We explicitly state in the issue prompt to "remove all sections related to front-end deployment" and provide the full CircleCI configuration file to the model as context.

Performance of DeepSeek R1

We expected that the R1 model with blocks would perform better in tasks that require understanding of context and multiple modifications (Composer tasks). However, this was not the case:

R1 omits some configurations that are clearly related to front-end deployment (e.g., the part of the config file that refers to building webapp references is still preserved). But to its credit, it correctly recognizes the deploy-netlify (the step of deploying to the Netlify platform, which is commonly used as a front-end static resource hosting platform) This step is no longer needed and has been removed.
At the same time, R1 incorrectly removes the backend deployment step labeled deploy_production_api, which may result in back-end services not being deployed properly. In addition, R1 undetectable The E2E test is no longer relevant and still retains the associated configuration.

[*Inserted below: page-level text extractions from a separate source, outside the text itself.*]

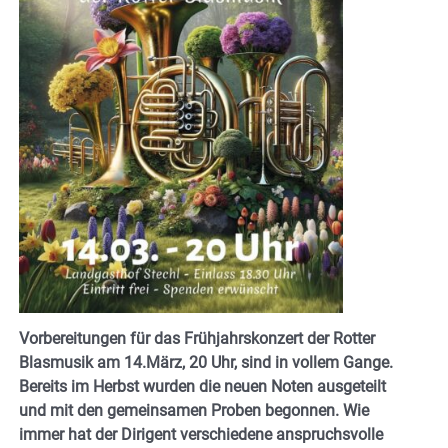
Vorbereitungen für das Frühjahrskonzert der Rotter
Blasmusik am 14.März, 20 Uhr, sind in vollem Gange.
Bereits im Herbst wurden die neuen Noten ausgeteilt
und mit den gemeinsamen Proben begonnen. Wie
immer hat der Dirigent verschiedene anspruchsvolle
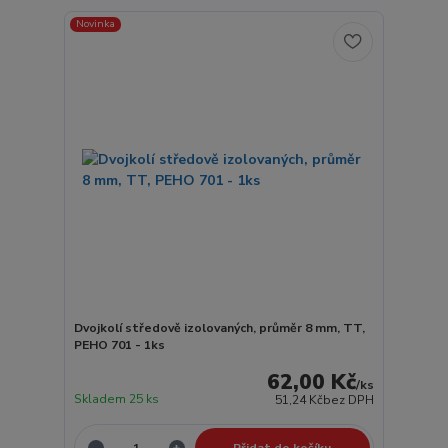
Novinka
Dvojkolí středově izolovaných, průměr 8 mm, TT,
PEHO 701 - 1ks
62,00 Kč
/
ks
Skladem 25 ks
51,24 Kč
bez DPH
Přidat do košíku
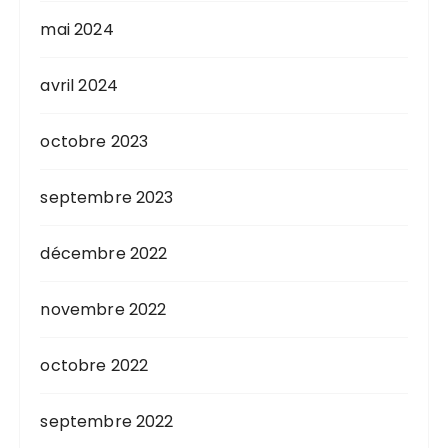
mai 2024
avril 2024
octobre 2023
septembre 2023
décembre 2022
novembre 2022
octobre 2022
septembre 2022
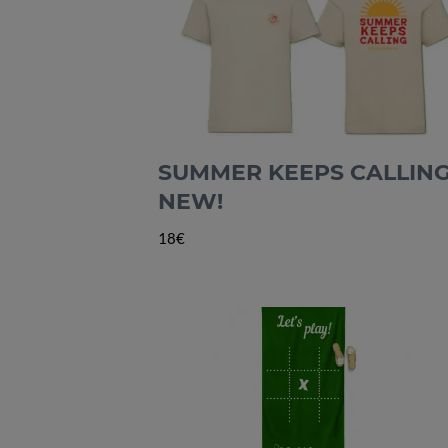
SUMMER KEEPS CALLING
NEW!
18€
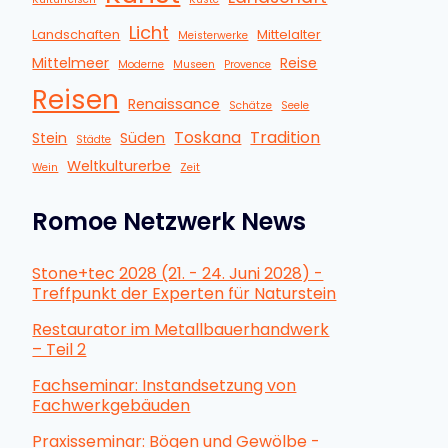
Licht
Landschaften
Mittelalter
Meisterwerke
Mittelmeer
Reise
Moderne
Museen
Provence
Reisen
Renaissance
Schätze
Seele
Toskana
Tradition
Stein
Süden
Städte
Weltkulturerbe
Wein
Zeit
Romoe Netzwerk News
Stone+tec 2028 (21. - 24. Juni 2028) -
Treffpunkt der Experten für Naturstein
Restaurator im Metallbauerhandwerk
– Teil 2
Fachseminar: Instandsetzung von
Fachwerkgebäuden
Praxisseminar: Bögen und Gewölbe -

Performance of DeepSeek V3

DeepSeek V3 performs slightly better than R1 on code modification tasks. It fixes some front-end deployment configurations that R1 missed, but it also exposes new issues - for example, V3 still retains the deploy-netlify step, which suggests that it doesn't fully understand the task requirements. To its credit, V3 does a good job of keeping the back-end deployment step intact, and doesn't mistakenly delete the back-end deployment configuration as R1 did. However, like R1, V3 also failed to recognize that the E2E test section could be deleted.

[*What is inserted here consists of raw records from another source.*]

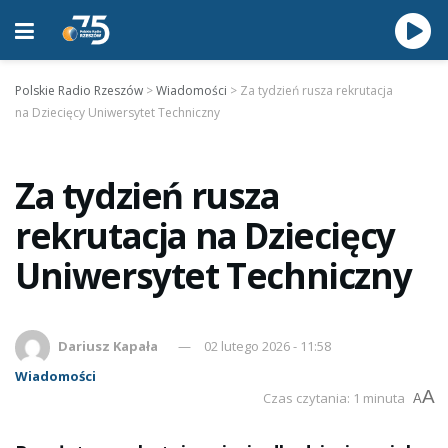
Polskie Radio Rzeszów
>
Wiadomości
>
Za tydzień rusza rekrutacja
na Dziecięcy Uniwersytet Techniczny
Za tydzień rusza
rekrutacja na Dziecięcy
Uniwersytet Techniczny
Dariusz Kapała
02 lutego 2026 - 11:58
Wiadomości
A
Czas czytania: 1 minuta
A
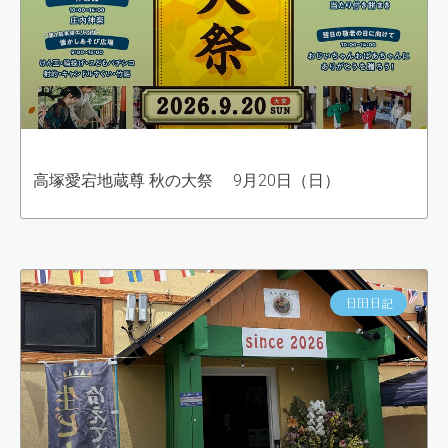
高塚愛宕地蔵尊 秋の大祭 9月20日（日）
日田日記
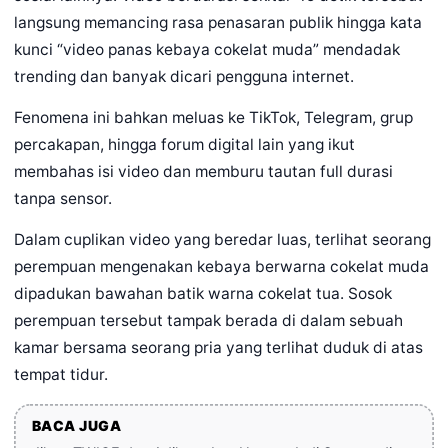
langsung memancing rasa penasaran publik hingga kata
kunci “video panas kebaya cokelat muda” mendadak
trending dan banyak dicari pengguna internet.
Fenomena ini bahkan meluas ke TikTok, Telegram, grup
percakapan, hingga forum digital lain yang ikut
membahas isi video dan memburu tautan full durasi
tanpa sensor.
Dalam cuplikan video yang beredar luas, terlihat seorang
perempuan mengenakan kebaya berwarna cokelat muda
dipadukan bawahan batik warna cokelat tua. Sosok
perempuan tersebut tampak berada di dalam sebuah
kamar bersama seorang pria yang terlihat duduk di atas
tempat tidur.
BACA JUGA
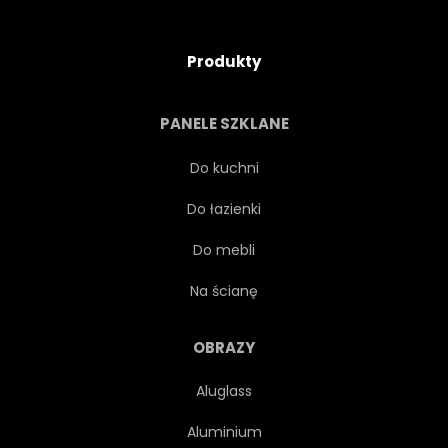
Produkty
PANELE SZKLANE
Do kuchni
Do łazienki
Do mebli
Na ścianę
OBRAZY
Aluglass
Aluminium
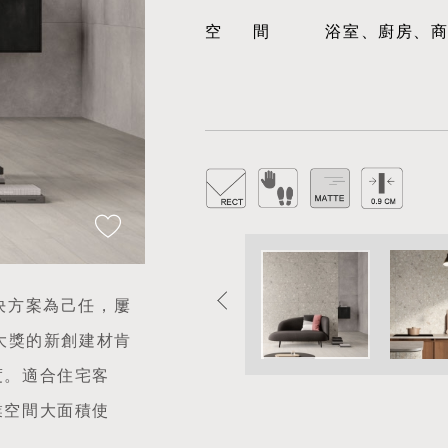
空間
浴室、廚房、
決方案為己任，屢
等國際大獎的新創建材肯
度。適合住宅客
業空間大面積使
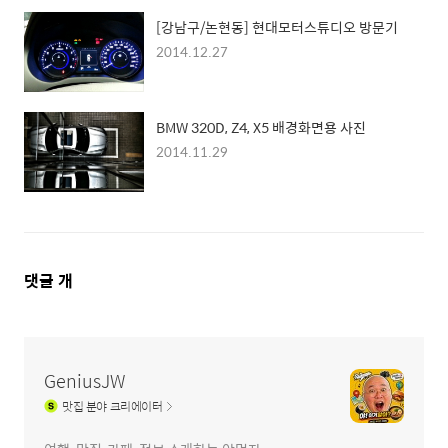
[강남구/논현동] 현대모터스튜디오 방문기
2014.12.27
BMW 320D, Z4, X5 배경화면용 사진
2014.11.29
댓
댓글
개
글
영
역
GeniusJW
맛집
분야 크리에이터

Claude 3.5 Sonnet's Performance

The venerable Claude 3.5 Sonnet performed best in this code modification task:

Sonnet successfully removed most of the commands related to front-end deploymentAlthough, like the V3, it also Failed to remove the deploy-netlify stepThe
In terms of back-end deployment steps, Sonnet has also kept the integrity of theNo, there was no accidental deletion.
Crucially, Sonnet accurately identified that E2E testing was no longer necessary as only back-end services remainedAs a result, Sonnet has removed all E2E test-related configurations including the Cypress Binary Cache, which is used to accelerate Cypress tests. As a result, Sonnet has removed all E2E test-related configurations, including the Cypress Binary Cache (the cache used to accelerate Cypress tests).(Knowledge added: The Cypress Binary Cache is used to cache the binaries required for Cypress test runs and can speed up the startup of subsequent tests. However, if the E2E test is removed, this cache configuration should be removed along with it to avoid redundant configurations.) This was the best solution in this test, demonstrating Sonnet's deep understanding of the intent of the task and its ability to make more comprehensive code changes.

summarize

The Cursor platform continues to introduce new AI models, always bringing new options and possibilities to developers. Although the task of this comparison test is relatively simple, it is enough to initially demonstrate the capabilities of both DeepSeek models in real-world development scenarios. Compared to Claude 3.5 Sonnet, DeepSeek's models have their own strengths and weaknesses.

All in all, Claude 3.5 Sonnet is clearly ahead of DeepSeek's two models in terms of response speed and output quality in this test. Although the response speed of the DeepSeek model may be improved in future versions due to server optimization, network distribution and other factors, Claude 3.5 Sonnet is still in the top tier in terms of practicality and reliability in terms of the current actual test results.

All in all, this test shows that Claude 3.5 Sonnet is still the more mature and reliable choice on the Cursor platform today. However, DeepSeek's new model also shows some potential and deserves developers' continued attention and experimentation. As the model continues to be iterated and improved, it may perform better in the future.